All the stuff you never knew you needed to know about life in rural France.....and all the stuff the books and magazines won't tell you.

Saturday 17 April 2010

Brother in law was seduced by a Sultana....

....the nickname of the town of Granada in Nicaragua.
Everyone is seduced by it except curmudgeons like me  who have discovered that nearly everything in the historic centre was rebuilt after the attempt by a nineteenth century American mercenary to take over the country ended in catastrophe and he burned the town in his wake.
The old town, whence fleets set sail across Lake Nicaragua and down the Rio San Juan into the Caribbean on their annual route to the homeland, is just vanished history.

Never mind. Reality is not everything.

The first time I visited Granada was by international bus from Costa Rica - the pain free way of crossing the frontier.
American friends in Costa Rica had counselled me to avoid muggers by walking in the road...it was immediately clear that to follow the advice courted immediate death by being run down by a car or horse drawn carriage so walking on the pavements was the better option.

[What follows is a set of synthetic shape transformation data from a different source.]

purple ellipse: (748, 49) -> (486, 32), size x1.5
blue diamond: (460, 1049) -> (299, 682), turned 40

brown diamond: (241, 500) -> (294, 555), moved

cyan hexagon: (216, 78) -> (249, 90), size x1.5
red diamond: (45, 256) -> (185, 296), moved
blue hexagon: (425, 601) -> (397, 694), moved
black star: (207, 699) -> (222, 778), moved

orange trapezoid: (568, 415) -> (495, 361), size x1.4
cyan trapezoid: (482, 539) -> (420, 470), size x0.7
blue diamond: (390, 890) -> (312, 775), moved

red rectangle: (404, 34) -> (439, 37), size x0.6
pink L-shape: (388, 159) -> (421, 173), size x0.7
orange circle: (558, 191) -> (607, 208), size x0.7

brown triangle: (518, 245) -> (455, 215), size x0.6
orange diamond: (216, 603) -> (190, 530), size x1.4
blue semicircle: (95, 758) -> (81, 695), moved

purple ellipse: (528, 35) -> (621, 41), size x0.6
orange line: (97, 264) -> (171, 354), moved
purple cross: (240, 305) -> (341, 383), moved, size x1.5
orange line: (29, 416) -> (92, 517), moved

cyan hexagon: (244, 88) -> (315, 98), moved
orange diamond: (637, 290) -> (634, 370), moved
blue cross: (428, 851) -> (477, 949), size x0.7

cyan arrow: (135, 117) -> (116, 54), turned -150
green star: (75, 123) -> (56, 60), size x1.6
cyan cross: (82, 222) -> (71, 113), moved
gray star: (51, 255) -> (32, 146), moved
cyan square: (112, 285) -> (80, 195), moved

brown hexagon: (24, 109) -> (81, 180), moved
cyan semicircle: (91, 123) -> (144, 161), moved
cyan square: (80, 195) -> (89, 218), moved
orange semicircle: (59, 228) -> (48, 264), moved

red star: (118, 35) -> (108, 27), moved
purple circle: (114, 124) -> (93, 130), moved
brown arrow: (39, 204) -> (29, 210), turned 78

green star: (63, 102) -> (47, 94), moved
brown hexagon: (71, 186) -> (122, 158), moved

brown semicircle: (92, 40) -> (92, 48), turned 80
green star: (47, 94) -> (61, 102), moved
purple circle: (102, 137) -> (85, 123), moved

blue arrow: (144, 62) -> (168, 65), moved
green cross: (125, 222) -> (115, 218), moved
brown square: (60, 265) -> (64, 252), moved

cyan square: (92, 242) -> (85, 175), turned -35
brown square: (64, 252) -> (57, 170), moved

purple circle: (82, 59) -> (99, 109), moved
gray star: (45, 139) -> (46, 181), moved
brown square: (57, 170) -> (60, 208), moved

As an aside, I must say that in my view most people, anywhere, are just busy getting on with their own lives, earning a living which is not made necessarily by picking pockets or mugging and in Costa Rica, Nicaragua and Honduras I have never had the slightest problem with theft of any sort, apart from tourist restaurants where I have been stuffed for the last dollar in my possession.
Except for one incident at the border when it was an attempt to steal a passport, which was thwarted by an elderly lady selling plantain chips who grabbed the malefactor by his ear.
I have also, to be fair, been warned by passers-by and stall holders to keep a good hold of my purse because of the possibility of theft, so perhaps I have just been lucky.

By walking on the pavements in Granada I was able to catch glimpses of the interiors of the colonial style houses....rooms built round open patios for coolness, luxuriant with columns, wrought iron doors and water...and was given advice on a hotel by the ladies sitting in their rocking chairs on the wide pavements.
Good advice.
Local owners in a town where the hospitality industry seems to be increasingly in foreign hands, clean rooms, hot water and great food at the bar. Right in the centre too.

This time we went upmarket, while brother in law adjusted his sights on Central American hotel pricing, but it was in the same street which at night was full of tables spilling out from the many bars and cafes, with music, parades of giants and the endless clip clop of horse drawn carriages taking the tourists round the town.

He tramped the town with his camera before breakfast, returning with more photographs than there were buildings, bewailing the lack of funds to maintain some of the gems, such as the church on the right. He  found some super non touristy ceramics, too, made in the potters' village of San Juan de Oriente some kilometres away, which were for sale in a shop that seemed to be having a hard time keeping going in the face of the New Age tat  vendors in the square and the itinerant hawkers of pots for the tourist trade.

He had also done a reconnaissance for where to eat breakfast and led us to a good spot in the arcades near the cathedral where all sorts of good things were offered.
We ordered and sat, people watching, in the morning cool.
A few minutes later a loudspeaker van turned up.
It played music. Loudly.
Then 'organisers' took it over, broadcasting at top volume that Granada, and Lake Nicaragua on whose shores it stands, were international, not just national. They belonged to everyone.
Further, there was a campaign to stop littering.
Further, they would welcome foreign volunteers to pick up litter.
We were deafened right through an excellent breakfast and then, as we finished our coffee, the din stopped.

Later brother in law strolled down to the lake, where the mosquitoes hum in clouds over the open sewers of the town, and photographed several worthy souls with gloves and pointed sticks, picking up litter. All foreigners.

The organisers would do better to get the town council to provide proper rubbish collection rather than deafen innocent tourists over their breakfast.
But that wouldn't be as much fun as getting the heirs of the supposed colonial oppressors to pick up your litter, would it?